The goal of this paper is to generalize the results of [L. Clozel and E. Ullmo, Ann. Math. (2) 161, No. 3, 1571–1588 (2005; Zbl 1099.11031)] concerning the equi-distribution of special subvarieties of Shimura varieties.
Given a connected Shimura variety \(S\), one has the notion of special points, and of special subvarieties. Roughly speaking, a special subvariety is a sub-Shimura variety. Every special subvariety \(Z\subseteq S\) carries a probability measure \(\mu_Z\) with support \(Z\).
Whenever \(Z\) is not of the form
\[ Z = M_1 \times \{ x \} \subseteq M = M_1 \times M_2 \subseteq S \]
for a special subvariety \(M\), then it is called “NF” (non facteur).
The author shows the following theorem: Let \((M_n)_n\) be a sequence of NF special subvarieties of \(S\). Then there exists an NF special subvariety \(Z\subseteq S\) and a subsequence \((\mu_{M_n})_{n\in\mathbb N}\), \(N\subseteq \mathbb N\), of the sequence of corresponding measures which converges weakly to \(\mu_Z\). Furthermore, for \(n\in\mathbb N\) sufficiently large, \(M_n\subseteq Z\).

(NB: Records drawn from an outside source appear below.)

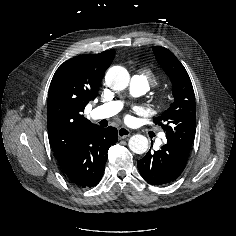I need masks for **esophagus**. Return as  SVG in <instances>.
Wrapping results in <instances>:
<instances>
[{"label": "esophagus", "mask_w": 236, "mask_h": 236, "mask_svg": "<svg viewBox=\"0 0 236 236\" xmlns=\"http://www.w3.org/2000/svg\"><path fill=\"white\" fill-rule=\"evenodd\" d=\"M130 130L125 128V127H120L118 129V136L119 138H126V137H129L130 136Z\"/></svg>", "instance_id": "esophagus-1"}]
</instances>
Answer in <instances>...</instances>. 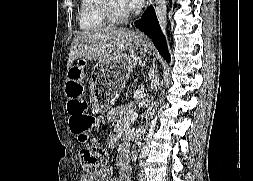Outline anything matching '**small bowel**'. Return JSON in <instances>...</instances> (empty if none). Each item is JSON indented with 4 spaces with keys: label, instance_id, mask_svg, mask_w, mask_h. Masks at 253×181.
Segmentation results:
<instances>
[{
    "label": "small bowel",
    "instance_id": "obj_1",
    "mask_svg": "<svg viewBox=\"0 0 253 181\" xmlns=\"http://www.w3.org/2000/svg\"><path fill=\"white\" fill-rule=\"evenodd\" d=\"M122 116V109H114L110 112L109 118L111 120H118ZM116 144V138L114 135H109L106 138V145L108 147H114ZM111 172H115V176L111 181H130V166L128 158L125 154H122L118 163L117 168L114 171L113 166L106 165L100 172L95 175L83 174L80 177V181H103L107 179Z\"/></svg>",
    "mask_w": 253,
    "mask_h": 181
}]
</instances>
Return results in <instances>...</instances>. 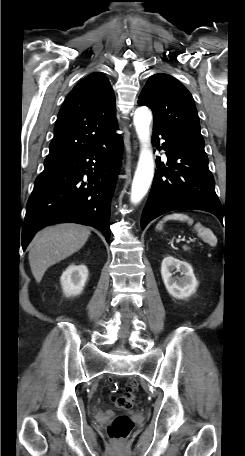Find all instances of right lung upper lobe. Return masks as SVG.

It is clear that in the theorem one cannot replace “NF special” by “special”. For instance, the special points (i.e. the \(0\)-dimensional special subvarieties) are dense in \(S\) for the complex topology.
From the theorem, one can deduce the following result: Let \(Y\) be a subvariety of \(S\). There exists a finite set \(M_i\) of NF special subvarieties of \(S\), such that \(M_i\subseteq Y\) for all \(i\), and such that every NF special subvariety contained in \(Y\) is in fact contained in the union \(\bigcup M_i\). This result should be seen in the light of the André-Oort conjecture which states that the same should be true with “NF special” replaced by “special” everywhere. Compare also the work of Edixhoven and Yafaev in this direction.
As for loc. cit., the proofs of the paper at hand rely on results in the ergodic theory of unipotent flows by Ratner and by Mozes and Shah.